- **WORK TO BE COMPLETED**: For this exercise, write out only the lines of the entries below from the one with "onditions de publication" up to and including the one with "чай, кофе с", exactly as they are. Pictures stay out.

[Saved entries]
★ ★ ★ ★ ★ ★ ★
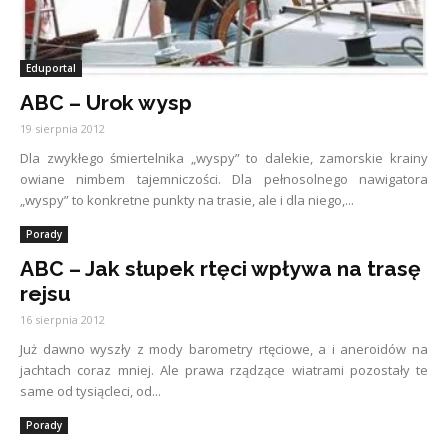
Eduportal
ABC – Urok wysp
19 sierpnia 2012
Dla zwykłego śmiertelnika „wyspy” to dalekie, zamorskie krainy
owiane nimbem tajemniczości. Dla pełnosolnego nawigatora
„wyspy” to konkretne punkty na trasie, ale i dla niego,...
Porady
ABC – Jak słupek rtęci wpływa na trasę
rejsu
16 sierpnia 2012
Już dawno wyszły z mody barometry rtęciowe, a i aneroidów na
jachtach coraz mniej. Ale prawa rządzące wiatrami pozostały te
same od tysiącleci, od...
Porady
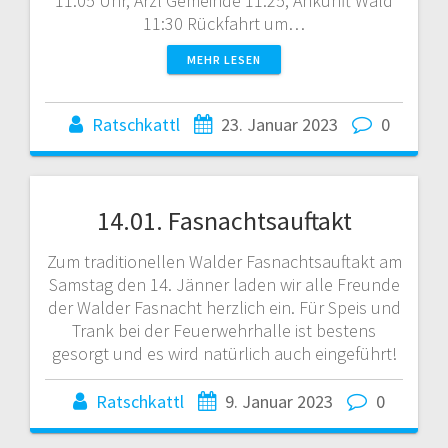
11:05 Uhr, Arzl Gemeinde 11:25, Ankunft Wald
11:30 Rückfahrt um…
MEHR LESEN
Ratschkattl
23. Januar 2023
0
14.01. Fasnachtsauftakt
Zum traditionellen Walder Fasnachtsauftakt am
Samstag den 14. Jänner laden wir alle Freunde
der Walder Fasnacht herzlich ein. Für Speis und
Trank bei der Feuerwehrhalle ist bestens
gesorgt und es wird natürlich auch eingeführt!
Ratschkattl
9. Januar 2023
0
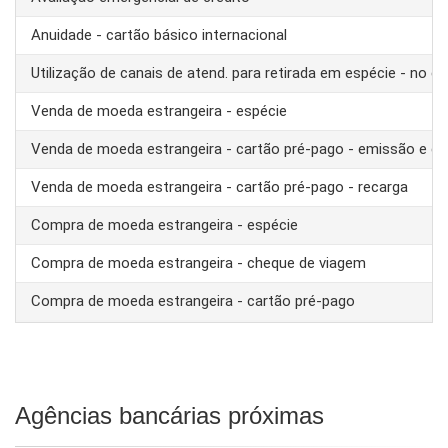
Anuidade - cartão básico internacional
Utilização de canais de atend. para retirada em espécie - no ex
Venda de moeda estrangeira - espécie
Venda de moeda estrangeira - cartão pré-pago - emissão e ca
Venda de moeda estrangeira - cartão pré-pago - recarga
Compra de moeda estrangeira - espécie
Compra de moeda estrangeira - cheque de viagem
Compra de moeda estrangeira - cartão pré-pago
Agências bancárias próximas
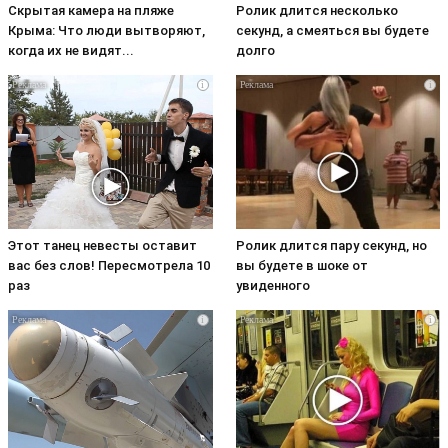
Скрытая камера на пляже
Ролик длится несколько
Крыма: Что люди вытворяют,
секунд, а смеяться вы будете
когда их не видят...
долго
i
i
Этот танец невесты оставит
Ролик длится пару секунд, но
вас без слов! Пересмотрела 10
вы будете в шоке от
раз
увиденного
i
i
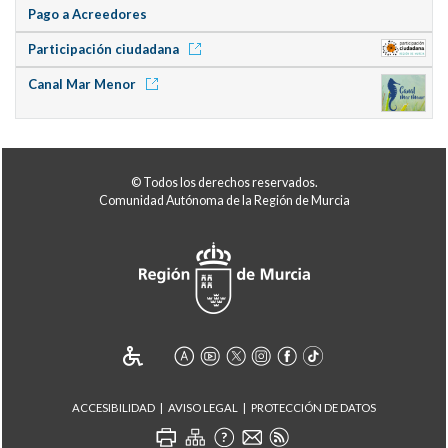
Pago a Acreedores
Participación ciudadana
Canal Mar Menor
© Todos los derechos reservados.
Comunidad Autónoma de la Región de Murcia
ACCESIBILIDAD
AVISO LEGAL
PROTECCIÓN DE DATOS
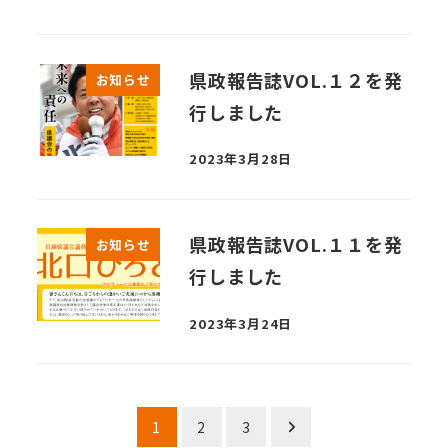
県政報告誌VOL.１２を発
お知らせ
行しました
2023年3月28日
県政報告誌VOL.１１を発
お知らせ
行しました
2023年3月24日
投
1
2
3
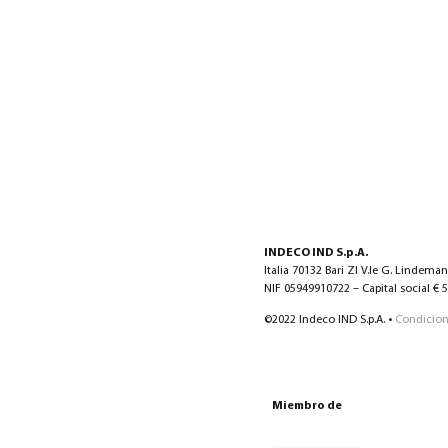
INDECO IND S.p.A.
Italia 70132 Bari ZI V.le G. Lindema
NIF 05949910722 – Capital social € 5.
©2022 Indeco IND S.p.A. •
Condicion
Miembro de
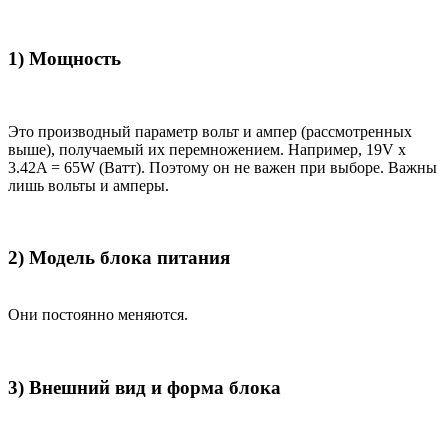
1) Мощность
Это производный параметр вольт и ампер (рассмотренных
выше), получаемый их перемножением. Например, 19V x
3.42A = 65W (Ватт). Поэтому он не важен при выборе. Важны
лишь вольты и амперы.
2) Модель блока питания
Они постоянно меняются.
3) Внешний вид и форма блока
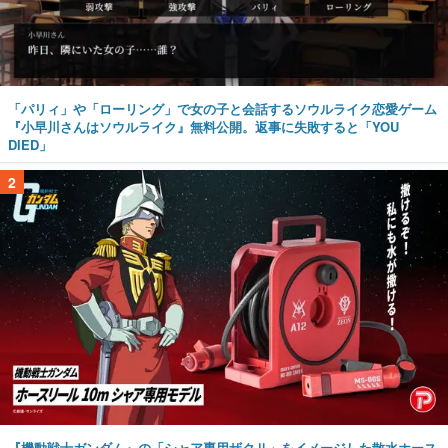
「パリィ」や「ローリング」で女の子と会話するソウルライク恋愛ゲーム
『小早川さんはソウルライク』無料公開。返事に失敗すると「YOU
DIED」
2
『機動戦士ガンダム』の「シャア専用ザクⅡ」をイメージした散水ホース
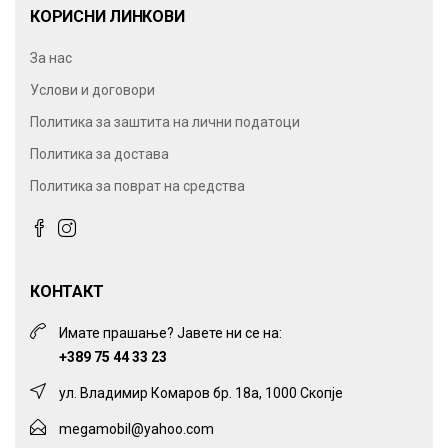
КОРИСНИ ЛИНКОВИ
За нас
Услови и договори
Политика за заштита на лични податоци
Политика за достава
Политика за поврат на средства
КОНТАКТ
Имате прашање? Јавете ни се на:
+389 75 44 33 23
ул. Владимир Комаров бр. 18а, 1000 Скопје
megamobil@yahoo.com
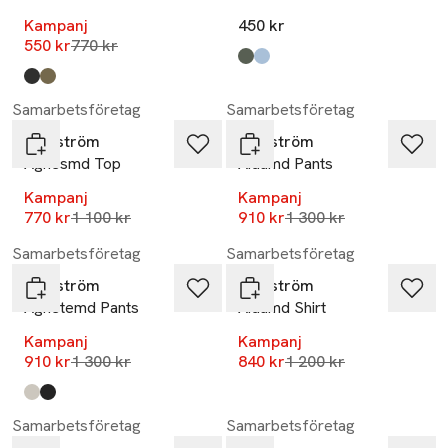
Kampanj
450 kr
Lägsta pris 30 dagar
550 kr
770 kr
Produkten finns i färgerna:
beluga
powder blue
,
,
Produkten finns i färgerna:
solid black
chocolate chip
,
,
-30%
-30%
Samarbetsföretag
Samarbetsföretag
Modström
Modström
Agnesmd Top
Aidamd Pants
Kampanj
Kampanj
Lägsta pris 30 dagar
Lägsta pris 30 dagar
770 kr
1 100 kr
910 kr
1 300 kr
-30%
-30%
Samarbetsföretag
Samarbetsföretag
Modström
Modström
Agnetemd Pants
Aidamd Shirt
Kampanj
Kampanj
Lägsta pris 30 dagar
Lägsta pris 30 dagar
910 kr
1 300 kr
840 kr
1 200 kr
Produkten finns i färgerna:
summer sand
black
,
,
-30%
-29%
Samarbetsföretag
Samarbetsföretag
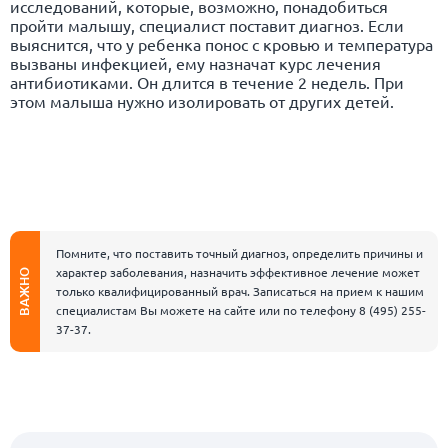
исследований, которые, возможно, понадобиться
пройти малышу, специалист поставит диагноз. Если
выяснится, что у ребенка понос с кровью и температура
вызваны инфекцией, ему назначат курс лечения
антибиотиками. Он длится в течение 2 недель. При
этом малыша нужно изолировать от других детей.
Помните, что поставить точный диагноз, определить причины и
характер заболевания, назначить эффективное лечение может
ВАЖНО
только квалифицированный врач. Записаться на прием к нашим
специалистам Вы можете на сайте или по телефону
8 (495) 255-
37-37
.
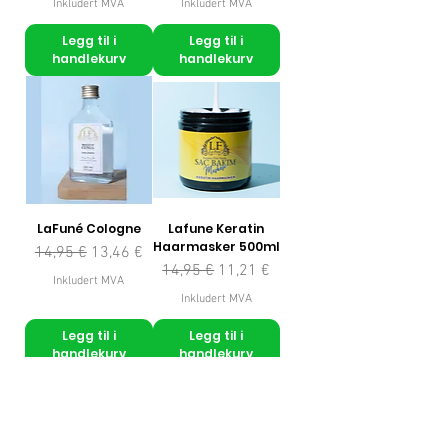
Inkludert MVA
Inkludert MVA
Legg til i
Legg til i
handlekurv
handlekurv
LaFuné Cologne
Lafune Keratin
Haarmasker 500ml
Vanlig pris
Salgspris
14,95 €
13,46 €
Vanlig pris
Salgspris
14,95 €
11,21 €
Inkludert MVA
Inkludert MVA
Legg til i
Legg til i
handlekurv
handlekurv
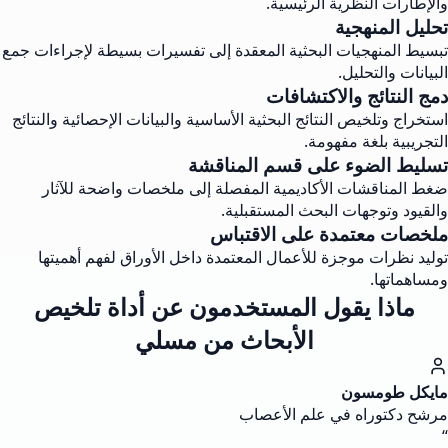
والإطارات النظرية الرئيسية.
تحليل المنهجية
تبسيط المنهجيات البحثية المعقدة إلى تفسيرات بسيطة لإجراءات جمع
البيانات والتحليل.
دمج النتائج والاكتشافات
استخراج وتلخيص النتائج البحثية الأساسية والبيانات الإحصائية والنتائج
التجريبية بلغة مفهومة.
تسليط الضوء على قسم المناقشة
ضغط المناقشات الأكاديمية المفصلة إلى ملخصات واضحة للآثار
والقيود وتوجهات البحث المستقبلية.
ملخصات معتمدة على الاقتباس
توليد نظرات موجزة للأعمال المعتمدة داخل الأوراق لفهم أهميتها
ومساهماتها.
ماذا يقول المستخدمون عن أداة تلخيص
الأبحاث من مسلي
مايكل طومسون
مرشح دكتوراه في علم الأعصاب
“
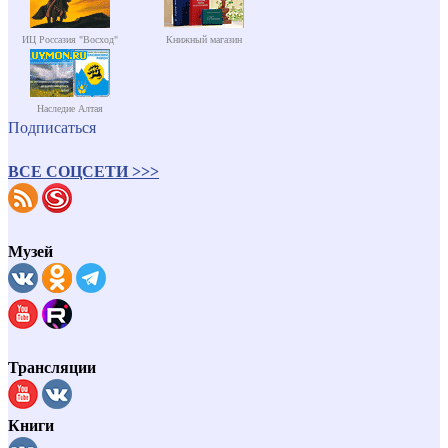
ИЦ Россазия "Восход"
Книжный магазин
Наследие Алтая
Подписаться
ВСЕ СОЦСЕТИ >>>
Музей
Трансляции
Книги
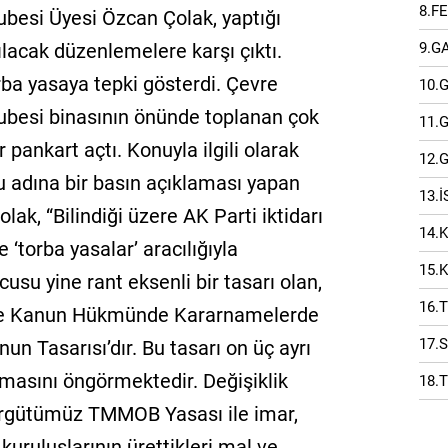
8.F
besi Üyesi Özcan Çolak, yaptığı
9.G
ılacak düzenlemelere karşı çıktı.
a yasaya tepki gösterdi. Çevre
10.
besi binasının önünde toplanan çok
11.
 pankart açtı. Konuyla ilgili olarak
12.
 adına bir basın açıklaması yapan
13.
k, “Bilindiği üzere AK Parti iktidarı
14.
 ‘torba yasalar’ aracılığıyla
15.
su yine rant eksenli bir tasarı olan,
16.
 ve Kanun Hükmünde Kararnamelerde
17.
un Tasarısı’dır. Bu tasarı on üç ayrı
lmasını öngörmektedir. Değişiklik
18.
 örgütümüz TMMOB Yasası ile imar,
uruluşlarının ürettikleri mal ve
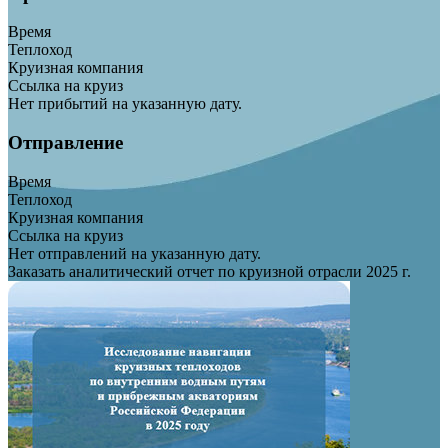
Время
Теплоход
Круизная компания
Ссылка на круиз
Нет прибытий на указанную дату.
Отправление
Время
Теплоход
Круизная компания
Ссылка на круиз
Нет отправлений на указанную дату.
Заказать аналитический отчет по круизной отрасли 2025 г.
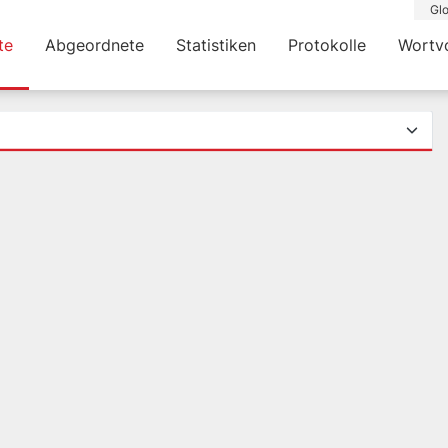
Glo
te
Abgeordnete
Statistiken
Protokolle
Wortv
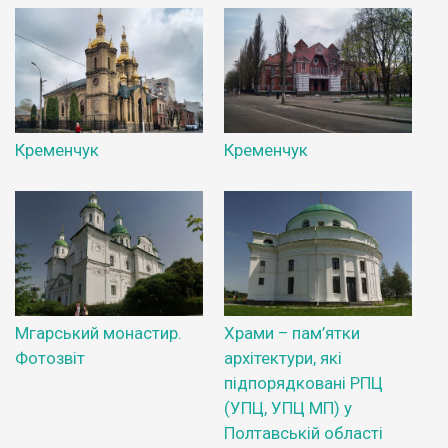
Кременчук
Кременчук
Мгарський монастир.
Храми – пам’ятки
Фотозвіт
архітектури, які
підпорядковані РПЦ
(УПЦ, УПЦ МП) у
Полтавській області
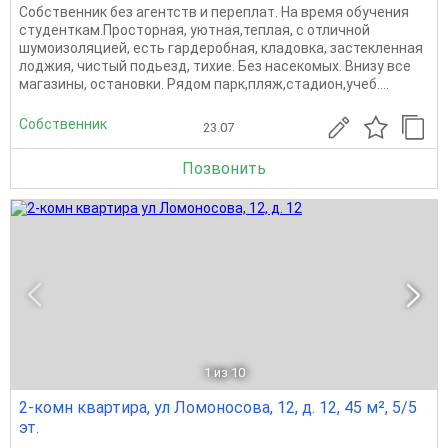
Собственник без агентств и переплат. На время обучения
студенткам.Просторная, уютная,теплая, с отличной
шумоизоляцией, есть гардеробная, кладовка, застекленная
лоджия, чистый подьезд, тихие. Без насекомых. Внизу все
магазины, остановки. Рядом парк,пляж,стадион,учеб....
Собственник
23.07
Позвонить
1
из 10
2-комн квартира, ул Ломоносова, 12, д. 12, 45 м², 5/5
эт.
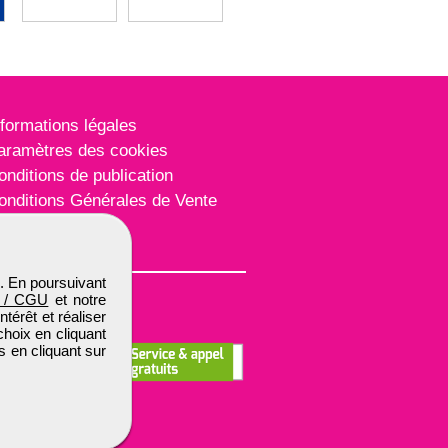
nformations légales
aramètres des cookies
onditions de publication
onditions Générales de Vente
lan du site
. En poursuivant
 / CGU
et notre
térêt et réaliser
choix en cliquant
s en cliquant sur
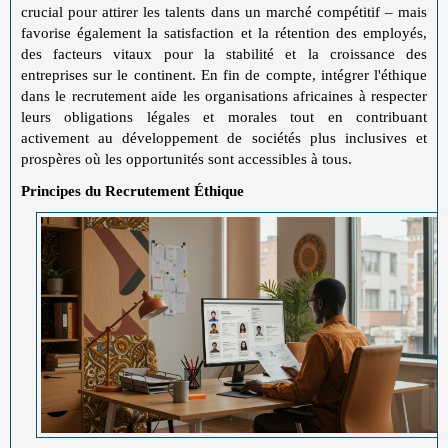
crucial pour attirer les talents dans un marché compétitif – mais
favorise également la satisfaction et la rétention des employés,
des facteurs vitaux pour la stabilité et la croissance des
entreprises sur le continent. En fin de compte, intégrer l'éthique
dans le recrutement aide les organisations africaines à respecter
leurs obligations légales et morales tout en contribuant
activement au développement de sociétés plus inclusives et
prospères où les opportunités sont accessibles à tous.
Principes du Recrutement Éthique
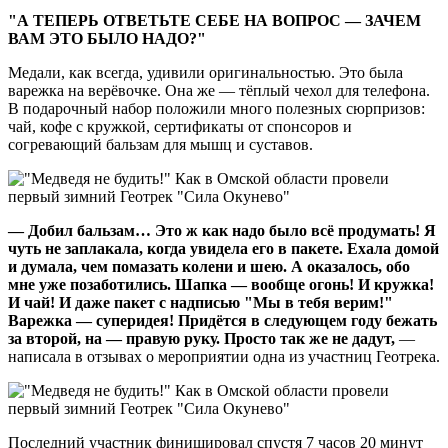
"А ТЕПЕРЬ ОТВЕТЬТЕ СЕБЕ НА ВОПРОС — ЗАЧЕМ
ВАМ ЭТО БЫЛО НАДО?"
Медали, как всегда, удивили оригинальностью. Это была
варежка на верёвочке. Она же — тёплый чехол для телефона.
В подарочный набор положили много полезных сюрпризов:
чай, кофе с кружкой, сертификаты от спонсоров и
согревающий бальзам для мышц и суставов.
— Добил бальзам… Это ж как надо было всё продумать! Я
чуть не заплакала, когда увидела его в пакете. Ехала домой
и думала, чем помазать колени и шею. А оказалось, обо
мне уже позаботились. Шапка — вообще огонь! И кружка!
И чай! И даже пакет с надписью "Мы в тебя верим!"
Варежка — суперидея! Придётся в следующем году бежать
за второй, на — правую руку. Просто так же не дадут,
—
написала в отзывах о мероприятии одна из участниц Геотрека.
Последний участник финишировал спустя 7 часов 20 минут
★ ★ ★ ★ ★ ★ ★
- **FINISHED EXERCISE**:
onditions de publication
onditions Générales de Vente
lan du site
. En poursuivant
 / CGU
et notre
térêt et réaliser
choix en cliquant
s en cliquant sur
crucial pour attirer les talents dans un marché compétitif – mais
favorise également la satisfaction et la rétention des employés,
des facteurs vitaux pour la stabilité et la croissance des
entreprises sur le continent. En fin de compte, intégrer l'éthique
dans le recrutement aide les organisations africaines à respecter
leurs obligations légales et morales tout en contribuant
activement au développement de sociétés plus inclusives et
prospères où les opportunités sont accessibles à tous.
Principes du Recrutement Éthique
"А ТЕПЕРЬ ОТВЕТЬТЕ СЕБЕ НА ВОПРОС — ЗАЧЕМ
ВАМ ЭТО БЫЛО НАДО?"
Медали, как всегда, удивили оригинальностью. Это была
варежка на верёвочке. Она же — тёплый чехол для телефона.
В подарочный набор положили много полезных сюрпризов:
чай, кофе с кружкой, сертификаты от спонсоров и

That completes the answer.